# Determine convergence of the series $\sum\limits_{n=2}^{\infty}\frac{\cos(\ln(\ln(n))}{\ln(n)}$

How to determine convergence of the series $\sum\limits_{n=2}^{\infty}\frac{\cos(\ln(\ln(n))}{\ln(n)}$ ?

I tried to get somewhere with Integral criteria and with comparing to other series but didn't get much done.

Do you know with which series should I compare it to?

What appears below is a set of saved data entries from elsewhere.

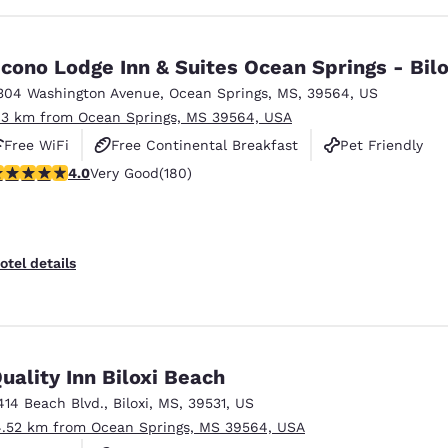
cono Lodge Inn & Suites Ocean Springs - Bilo
304 Washington Avenue
,
Ocean Springs
,
MS
,
39564
,
US
.3 km from Ocean Springs, MS 39564, USA
Free WiFi
Free Continental Breakfast
Pet Friendly
.03 stars rating. Very Good. 180 reviews
4.0
Very Good
(180)
otel details
uality Inn Biloxi Beach
414 Beach Blvd.
,
Biloxi
,
MS
,
39531
,
US
4.52 km from Ocean Springs, MS 39564, USA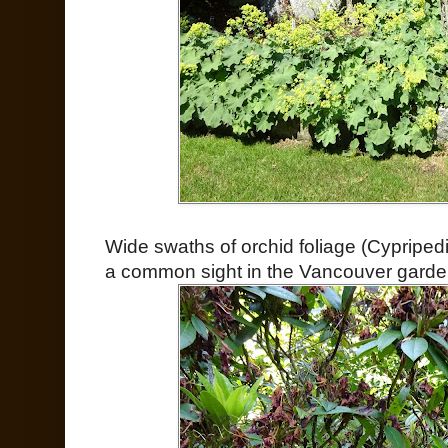
Wide swaths of orchid foliage (Cypripe
a common sight in the Vancouver garde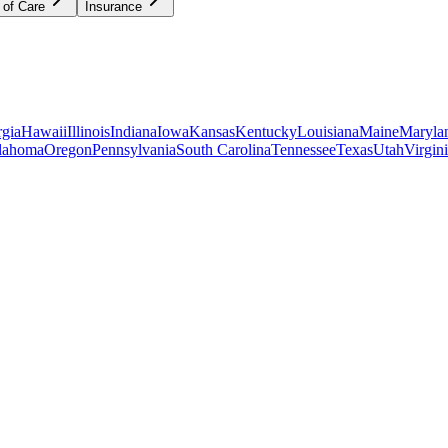
 of Care
Insurance
gia
Hawaii
Illinois
Indiana
Iowa
Kansas
Kentucky
Louisiana
Maine
Maryla
lahoma
Oregon
Pennsylvania
South Carolina
Tennessee
Texas
Utah
Virgin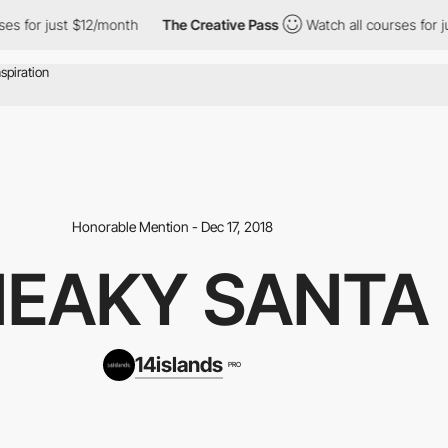
for just $12/month
The Creative Pass
Watch all courses for just
Honorable Mention - Dec 17, 2018
NEAKY SANTA
14islands
PRO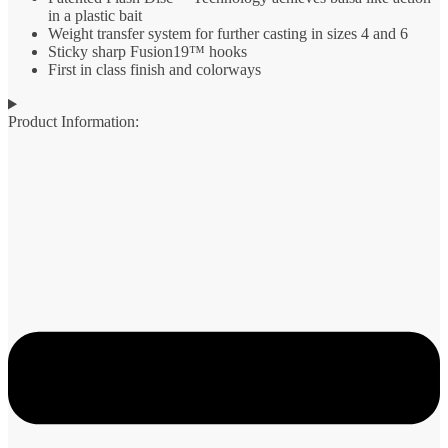
in a plastic bait
Weight transfer system for further casting in sizes 4 and 6
Sticky sharp Fusion19™ hooks
First in class finish and colorways
Product Information: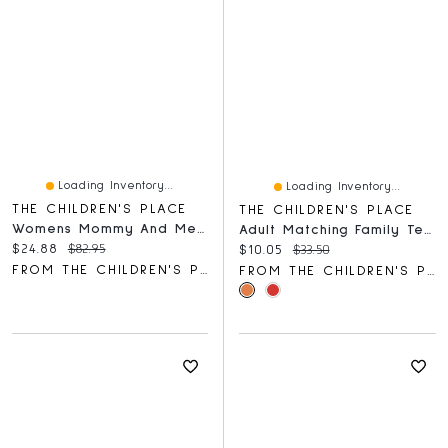
Loading Inventory...
Loading Inventory...
THE CHILDREN'S PLACE
THE CHILDREN'S PLACE
Womens Mommy And Me Tiered Dress
Adult Matching Family Team Santa Graphic Tee
Current price:
Original price:
$24.88
$82.95
Current price:
Original price:
$10.05
$33.50
FROM THE CHILDREN'S PLACE
FROM THE CHILDREN'S PLACE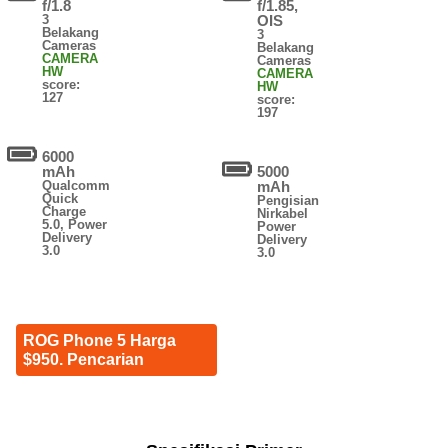
f/1.8
f/1.85,
3
OIS
Belakang
3
Cameras
Belakang
CAMERA
Cameras
HW
CAMERA
score:
HW
127
score:
197
6000
mAh
5000
Qualcomm
mAh
Quick
Pengisian
Charge
Nirkabel
5.0, Power
Power
Delivery
Delivery
3.0
3.0
ROG Phone 5 Harga
$950. Pencarian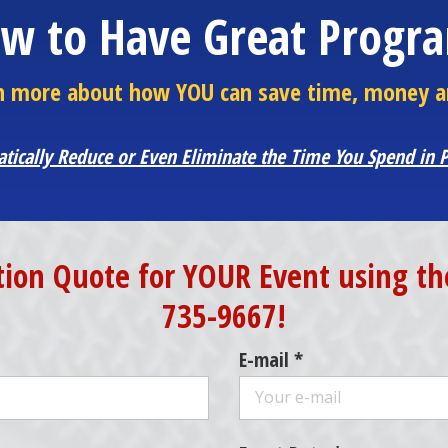
w to Have Great Progr
arn more about how YOU can save time, money a
atically Reduce or Even Eliminate the Time You Spend in
tion Quote for YOUR Event using the
735-9667!
E-mail *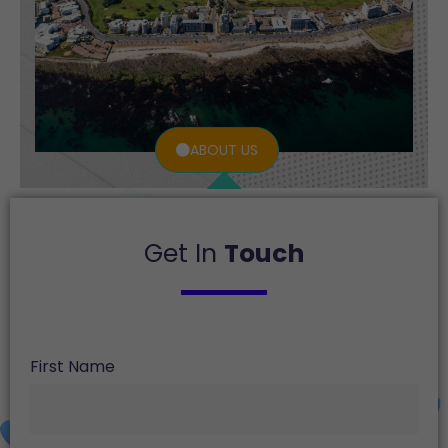
ABOUT US
Get In
Touch
First Name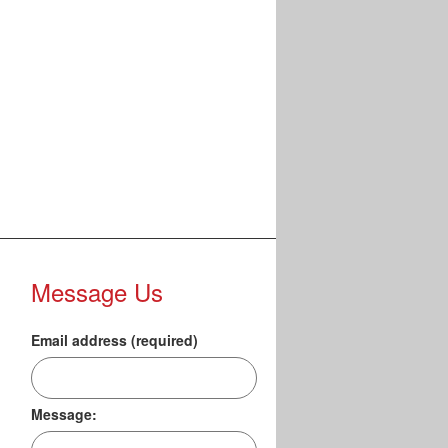
Message Us
Email address (required)
Message: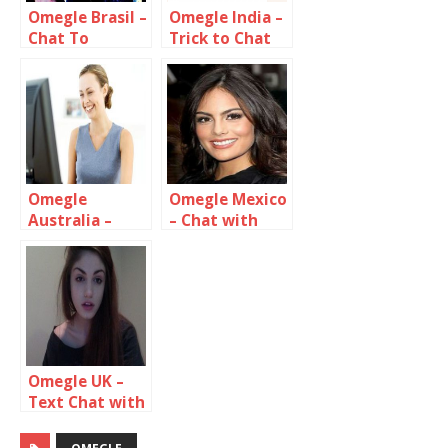
Omegle Brasil –
Omegle India –
Chat To
Trick to Chat
Stangers In
only with
brazil
Indian Girls &
Guys
Omegle
Omegle Mexico
Australia –
– Chat with
Free
Strangers In
Anonymous
Mexico
Video Chat
Omegle UK –
Text Chat with
UK strangers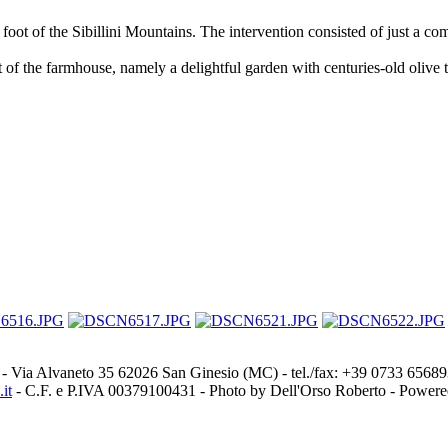
foot of the Sibillini Mountains. The intervention consisted of just a com
rt of the farmhouse, namely a delightful garden with centuries-old olive
- Via Alvaneto 35 62026 San Ginesio (MC) - tel./fax: +39 0733 656
it
- C.F. e P.IVA 00379100431 - Photo by Dell'Orso Roberto - Power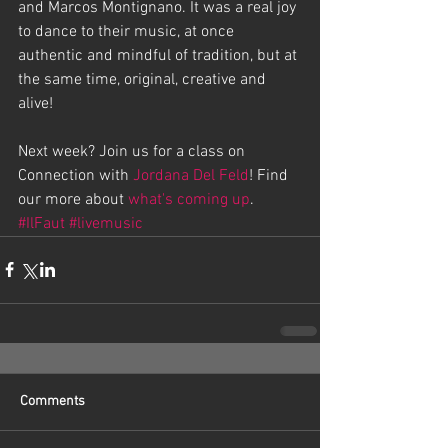
and Marcos Montignano. It was a real joy 
to dance to their music, at once 
authentic and mindful of tradition, but at 
the same time, original, creative and 
alive!
Next week? Join us for a class on 
Connection with 
Jordana Del Feld
! Find 
our more about 
what's coming up
.
#IlFaut
#livemusic
Comments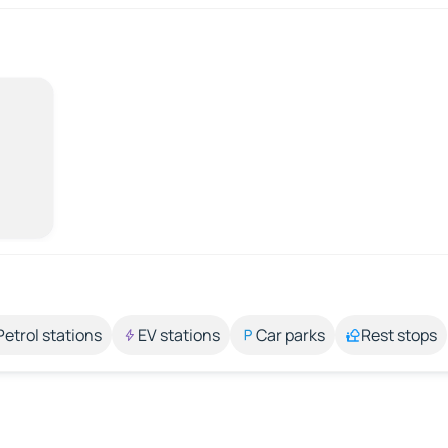
Petrol stations
EV stations
Car parks
Rest stops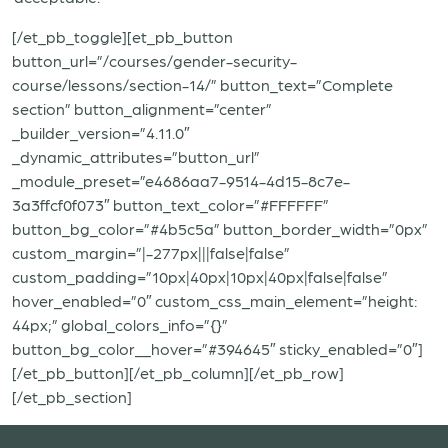
[/et_pb_toggle][et_pb_button
button_url=”/courses/gender-security-
course/lessons/section-14/” button_text=”Complete
section” button_alignment=”center”
_builder_version=”4.11.0″
_dynamic_attributes=”button_url”
_module_preset=”e4686aa7-9514-4d15-8c7e-
3a3ffcf0f073″ button_text_color=”#FFFFFF”
button_bg_color=”#4b5c5a” button_border_width=”0px”
custom_margin=”|-277px|||false|false”
custom_padding=”10px|40px|10px|40px|false|false”
hover_enabled=”0″ custom_css_main_element=”height:
44px;” global_colors_info=”{}”
button_bg_color__hover=”#394645″ sticky_enabled=”0″]
[/et_pb_button][/et_pb_column][/et_pb_row]
[/et_pb_section]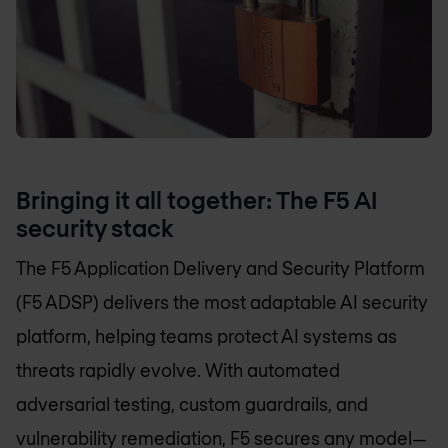
Bringing it all together: The F5 AI
security stack
The F5 Application Delivery and Security Platform
(F5 ADSP) delivers the most adaptable AI security
platform, helping teams protect AI systems as
threats rapidly evolve. With automated
adversarial testing, custom guardrails, and
vulnerability remediation, F5 secures any model—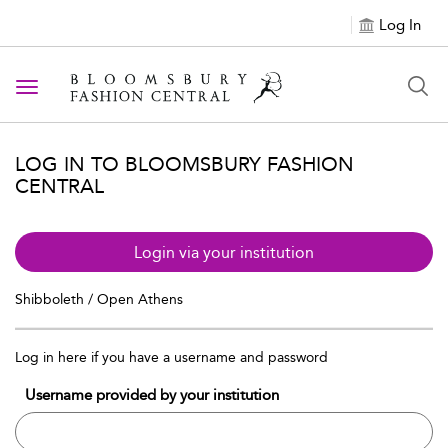
Log In
Toggle navigation
LOG IN TO BLOOMSBURY FASHION
CENTRAL
Login via your institution
Shibboleth / Open Athens
Log in here if you have a username and password
Username provided by your institution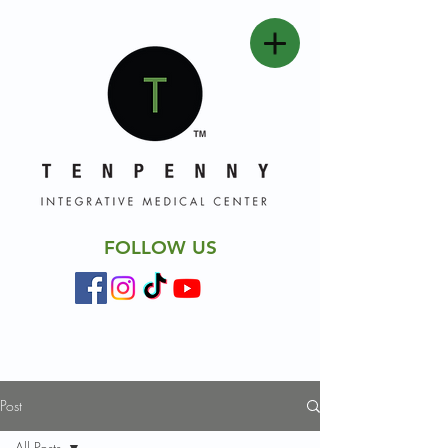
FOLLOW US
Post
All Posts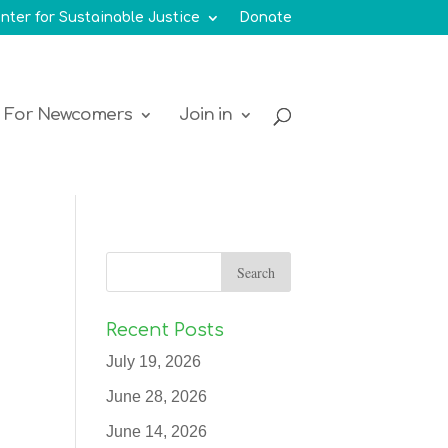
nter for Sustainable Justice
Donate
For Newcomers
Join in
Recent Posts
July 19, 2026
June 28, 2026
June 14, 2026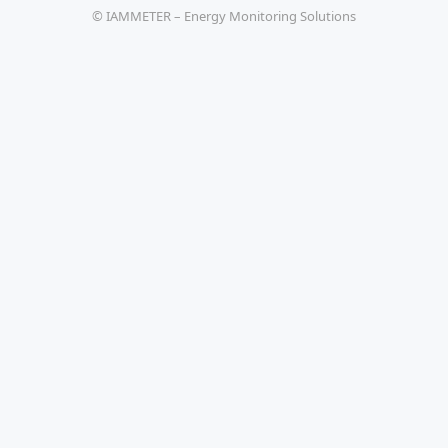
© IAMMETER – Energy Monitoring Solutions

• You have to start from $n=2$, for $n=1$ denominator is 0 and numerator is undefined. Jun 25 '15 at 20:37
• Hint: Fix some large $N$ and evaluate the sum $S_N$ of the terms such that $$2N\pi-\pi/3\leqslant\ln\ln n\leqslant2N\pi+\pi/3.$$ For every such $n$, the cosine is at least $1/2$ and $\ln n\leqslant ce^{2N\pi}$ hence $S_N\geqslant c'e^{-2N\pi}T_N$ where $T_N$ is the number of terms in $S_N$. Can you estimate $T_N$ and conclude?
– Did
Jun 25 '15 at 20:44
• Shouldn't then be $T_N = N$ because we are summing by the fixed integer $N$? From this I would say that the series diverges. Jun 25 '15 at 20:58
• Huh? $T_N=\#\{n\mid2N\pi-\pi/3\leqslant\log\log n\leqslant2N\pi+\pi/3\}$ makes $T_N$ quite different from $N$.
– Did
Jun 25 '15 at 21:24

Just expanding Did's comment, let we take a huge $N\in\mathbb{N}$ and let $A_N\subset\mathbb{N}$ be the set of integers such that: $$2\pi N -\frac{\pi}{3}\leq \log\log n \leq 2\pi N+\frac{\pi}{3} \tag{1}$$ holds. For every $n\in A_N$ we have $\cos\log\log n\geq\frac{1}{2}$ and $\log n\leq e^{\pi/3}\cdot e^{2\pi N}$. However,
$$|A_N|\geq \exp\exp\left(2\pi N+\frac{\pi}{3}\right)-\exp\exp\left(2\pi N-\frac{\pi}{3}\right)-2 \tag{2}$$ so $$\sum_{n\in A_N}\frac{\cos\log\log n}{\log n} \tag{3}$$ grows unbounded, and the sequence given by: $$S_M = \sum_{n=2}^{M}\frac{\cos\log\log n}{\log n} \tag{4}$$ is not a Cauchy sequence, hence the original series is not convergent.